# Mini Hackathon for Flagging Gitcoin Attackers
## Input
- Training Dataset
- Initially small, but to be boostraped through iterations
- Has the same features of the contributions dataset, but with a 'suspected_attacker' boolean column.
- Contributions dataset (target dataset)
- The same structure from the repo
## Output
A map that associates a user to a number between 0 and 1
## Pipeline
(training_user_data) -> (training_contributions_data)
## Features (contrib-level)
Dimensions (non-orthogonal): Contrib, User, Wallet, Grant
- Label (user)
- Sucess (contrib)
- Median USDT amount (user)
- Median USDT amount (wallet)
- Number of contributions (user)
- Number of contributions (wallet)
- Associated IP address count with user (user)
- Associated IP address count with wallet (wallet)
- Count of users with the same wallet (user vs wallet)
## Features (user-level)
## Methodology
The main strategy is to iterate quickly by using a mix of context-specific feature engineering, exploratory data analysis and the usage of ensemble Machine Learning methods for testing threshold based flagging algorithms.
The approach consists of as follows:
1. We generate a training dataset by taking a subset of the full data and labelling the grants / contributions manually using context knowledge.

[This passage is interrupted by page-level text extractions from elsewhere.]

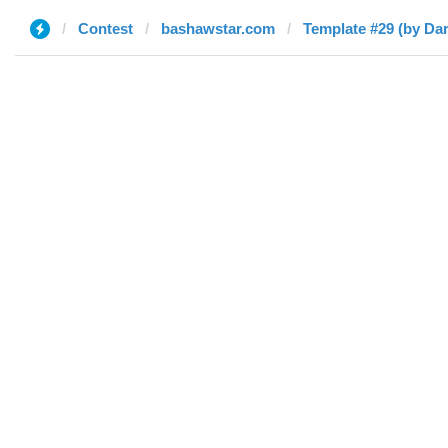
Contest
bashawstar.com
Template #29 (by Da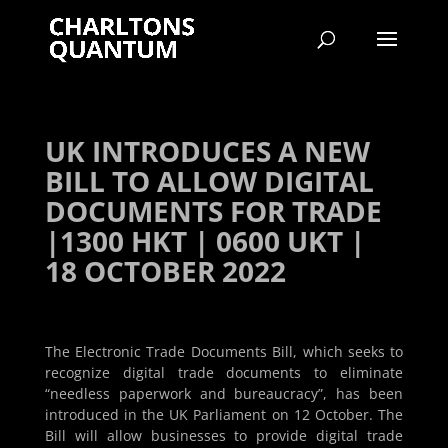
UK INTRODUCES A NEW
BILL TO ALLOW DIGITAL
DOCUMENTS FOR TRADE
|1300 HKT | 0600 UKT |
18 OCTOBER 2022
The Electronic Trade Documents Bill, which seeks to
recognize digital trade documents to eliminate
“needless paperwork and bureaucracy”, has been
introduced in the UK Parliament on 12 October. The
Bill will allow businesses to provide digital trade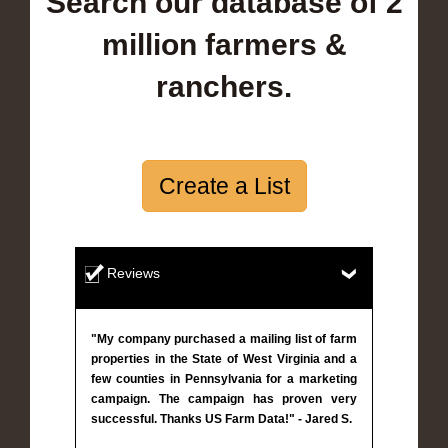
Search our database of 2
million farmers &
ranchers.
Create a List
Reviews
"My company purchased a mailing list of farm
properties in the State of West Virginia and a
few counties in Pennsylvania for a marketing
campaign. The campaign has proven very
successful. Thanks US Farm Data!" - Jared S.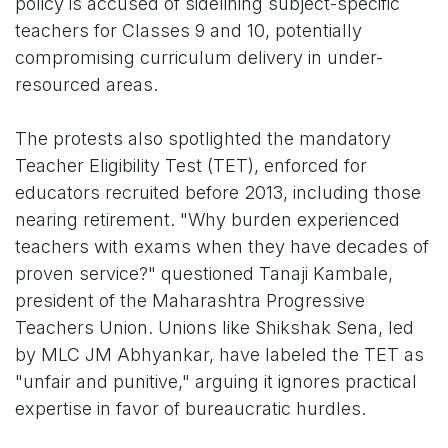
policy is accused of sidelining subject-specific
teachers for Classes 9 and 10, potentially
compromising curriculum delivery in under-
resourced areas.
The protests also spotlighted the mandatory
Teacher Eligibility Test (TET), enforced for
educators recruited before 2013, including those
nearing retirement. "Why burden experienced
teachers with exams when they have decades of
proven service?" questioned Tanaji Kambale,
president of the Maharashtra Progressive
Teachers Union. Unions like Shikshak Sena, led
by MLC JM Abhyankar, have labeled the TET as
"unfair and punitive," arguing it ignores practical
expertise in favor of bureaucratic hurdles.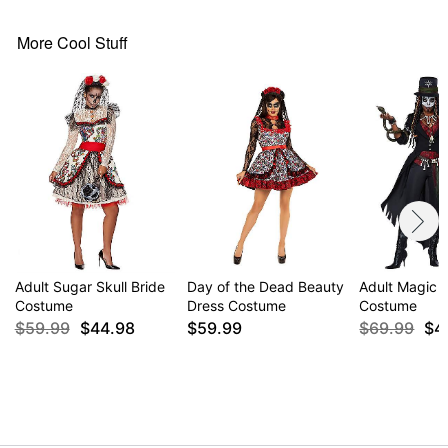
More Cool Stuff
Adult Sugar Skull Bride
Day of the Dead Beauty
Adult Magic 
Costume
Dress Costume
Costume
$59.99
$44.98
$59.99
$69.99
$4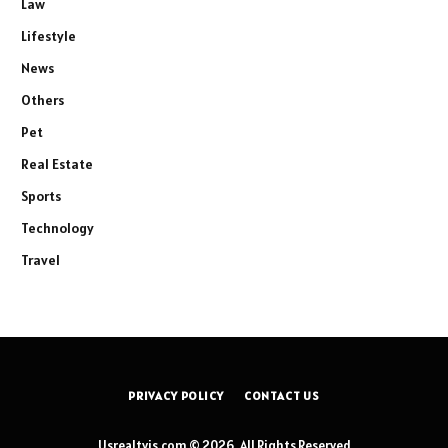
Law
Lifestyle
News
Others
Pet
Real Estate
Sports
Technology
Travel
PRIVACY POLICY
CONTACT US
Usrealtyis.com © 2026, All Rights Reserved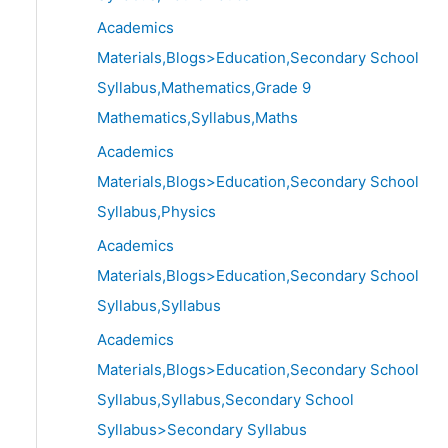
Academics
Materials,Blogs>Education,Secondary School
Syllabus,Mathematics,Grade 9
Mathematics,Syllabus,Maths
Academics
Materials,Blogs>Education,Secondary School
Syllabus,Physics
Academics
Materials,Blogs>Education,Secondary School
Syllabus,Syllabus
Academics
Materials,Blogs>Education,Secondary School
Syllabus,Syllabus,Secondary School
Syllabus>Secondary Syllabus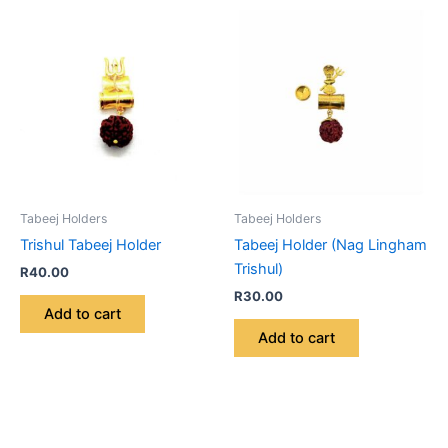
Tabeej Holders
Tabeej Holders
Trishul Tabeej Holder
Tabeej Holder (Nag Lingham
Trishul)
R
40.00
R
30.00
Add to cart
Add to cart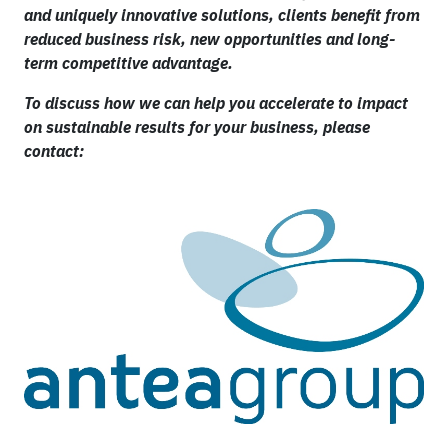
and uniquely innovative solutions, clients benefit from
reduced business risk, new opportunities and long-
term competitive advantage.
To discuss how we can help you accelerate to impact
on sustainable results for your business, please
contact: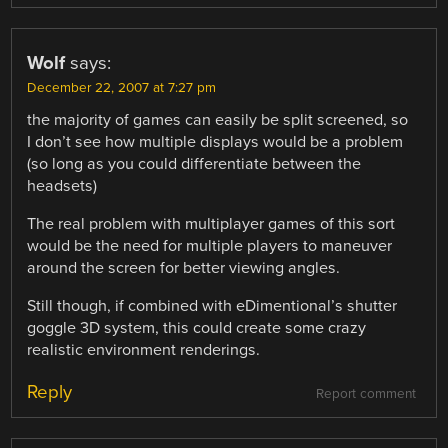
Wolf
says:
December 22, 2007 at 7:27 pm
the majority of games can easily be split screened, so
I don’t see how multiple displays would be a problem
(so long as you could differentiate between the
headsets)
The real problem with multiplayer games of this sort
would be the need for multiple players to maneuver
around the screen for better viewing angles.
Still though, if combined with eDimentional’s shutter
goggle 3D system, this could create some crazy
realistic environment renderings.
Reply
Report comment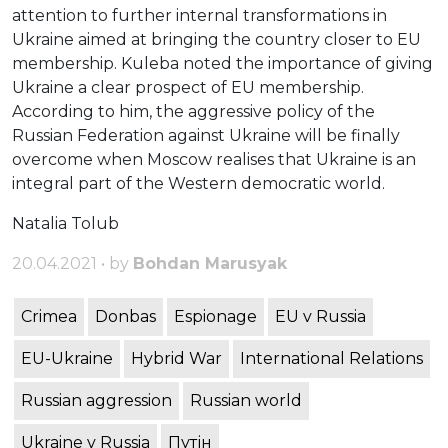
attention to further internal transformations in
Ukraine aimed at bringing the country closer to EU
membership. Kuleba noted the importance of giving
Ukraine a clear prospect of EU membership.
According to him, the aggressive policy of the
Russian Federation against Ukraine will be finally
overcome when Moscow realises that Ukraine is an
integral part of the Western democratic world.
Natalia Tolub
20.04.2021 • by
Bohdan Marusyak
Crimea
Donbas
Espionage
EU v Russia
EU-Ukraine
Hybrid War
International Relations
Russian aggression
Russian world
Ukraine v Russia
Путін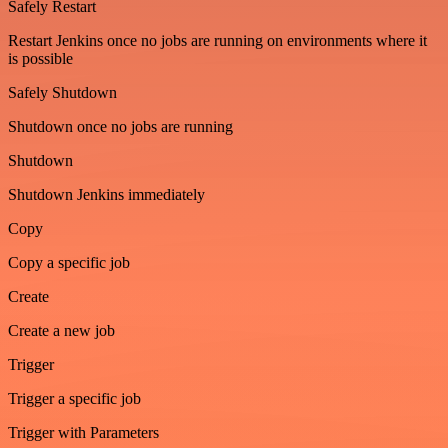
Safely Restart
Restart Jenkins once no jobs are running on environments where it
is possible
Safely Shutdown
Shutdown once no jobs are running
Shutdown
Shutdown Jenkins immediately
Copy
Copy a specific job
Create
Create a new job
Trigger
Trigger a specific job
Trigger with Parameters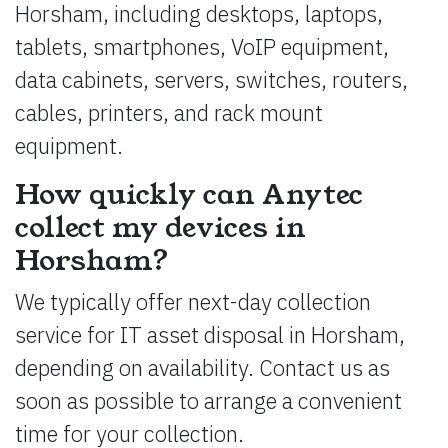
Horsham, including desktops, laptops,
tablets, smartphones, VoIP equipment,
data cabinets, servers, switches, routers,
cables, printers, and rack mount
equipment.
How quickly can Anytec
collect my devices in
Horsham?
We typically offer next-day collection
service for IT asset disposal in Horsham,
depending on availability. Contact us as
soon as possible to arrange a convenient
time for your collection.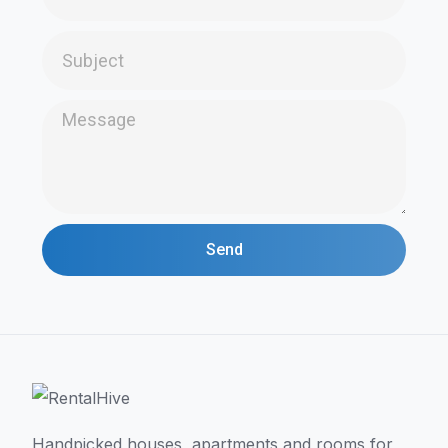
Send
Handpicked houses, apartments and rooms for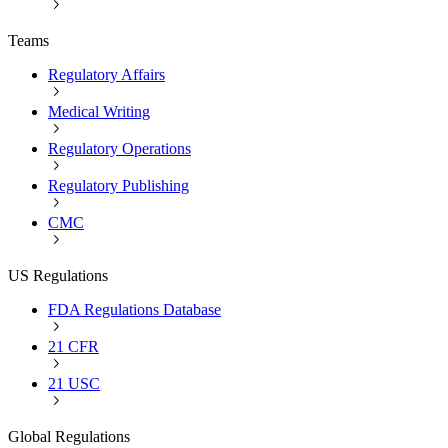
Teams
Regulatory Affairs
Medical Writing
Regulatory Operations
Regulatory Publishing
CMC
US Regulations
FDA Regulations Database
21 CFR
21 USC
Global Regulations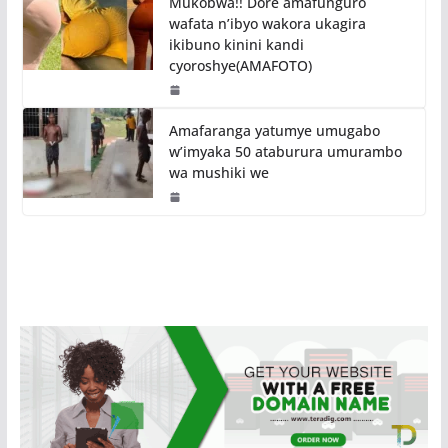
Mukobwa!! Dore amafunguro
wafata n’ibyo wakora ukagira
ikibuno kinini kandi
cyoroshye(AMAFOTO)
Amafaranga yatumye umugabo
w’imyaka 50 ataburura umurambo
wa mushiki we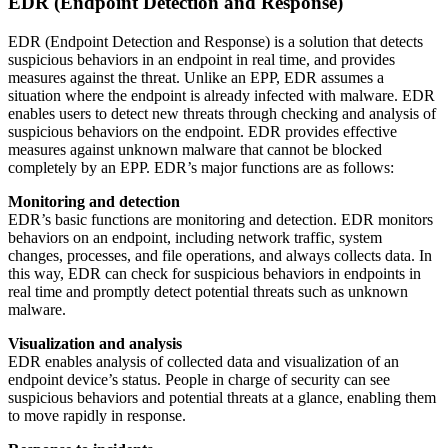
EDR (Endpoint Detection and Response)
EDR (Endpoint Detection and Response) is a solution that detects
suspicious behaviors in an endpoint in real time, and provides
measures against the threat. Unlike an EPP, EDR assumes a
situation where the endpoint is already infected with malware. EDR
enables users to detect new threats through checking and analysis of
suspicious behaviors on the endpoint. EDR provides effective
measures against unknown malware that cannot be blocked
completely by an EPP. EDR’s major functions are as follows:
Monitoring and detection
EDR’s basic functions are monitoring and detection. EDR monitors
behaviors on an endpoint, including network traffic, system
changes, processes, and file operations, and always collects data. In
this way, EDR can check for suspicious behaviors in endpoints in
real time and promptly detect potential threats such as unknown
malware.
Visualization and analysis
EDR enables analysis of collected data and visualization of an
endpoint device’s status. People in charge of security can see
suspicious behaviors and potential threats at a glance, enabling them
to move rapidly in response.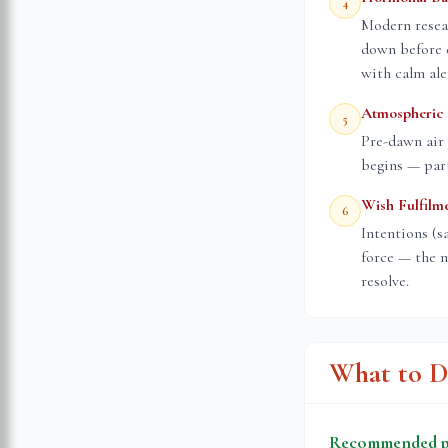
4
Modern resea
down before 
with calm ale
Atmospheric 
5
Pre-dawn air 
begins — part
Wish Fulfilm
6
Intentions (s
force — the m
resolve.
What to D
Recommended pr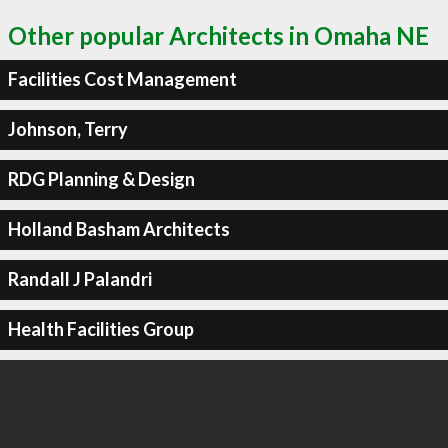
Other popular Architects in Omaha NE
Facilities Cost Management
Johnson, Terry
RDG Planning & Design
Holland Basham Architects
Randall J Palandri
Health Facilities Group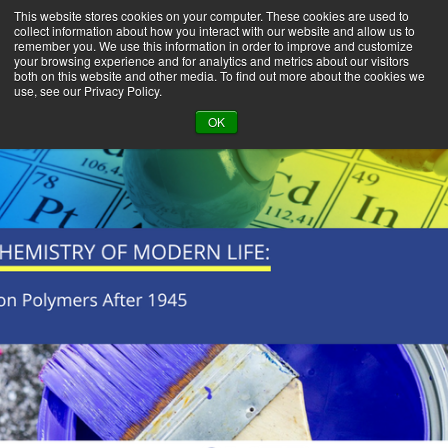
This website stores cookies on your computer. These cookies are used to
collect information about how you interact with our website and allow us to
remember you. We use this information in order to improve and customize
your browsing experience and for analytics and metrics about our visitors
both on this website and other media. To find out more about the cookies we
use, see our Privacy Policy.
BACK TO LIBRARY
OK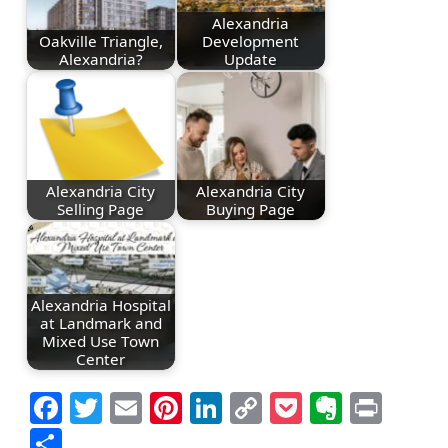
Alexandria
Oakville Triangle,
Development
Alexandria?
Update
Alexandria City
Alexandria City
Selling Page
Buying Page
Alexandria Hospital
at Landmark and
Mixed Use Town
Center
Facebook
Twitter
Email
Pinterest
LinkedIn
Copy
Pocket
Everno
Prin
Link
Share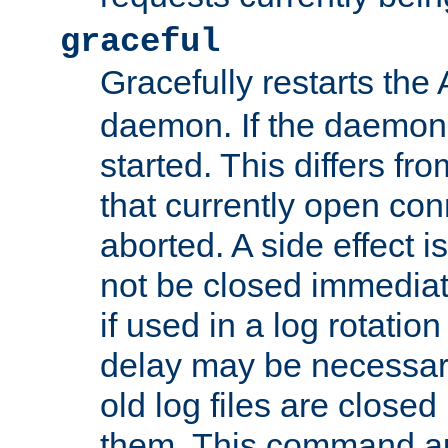
graceful
Gracefully restarts th
daemon. If the daemon i
started. This differs fr
that currently open con
aborted. A side effect is 
not be closed immediat
if used in a log rotation
delay may be necessary
old log files are close
them. This command au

2. New features are added / transformed
3. A ensemble ML model is trained.
- If the ML model has good enough performance metrics, we proceed, else, we go back to step 2 or 1.
4. The ML model makes predictions on a larger dataset that is still a subset.
5. EDA is performed into the projections, and new knowledge is incorporated.
6. We go back to step 1 with a larger amount of data.
- Enriching the contributions through grant properties & graph properties
- Work through subsets of grants in increansgly larger count of grants
- Decision trees and LASSO logistic regressions
- RF for measuring importance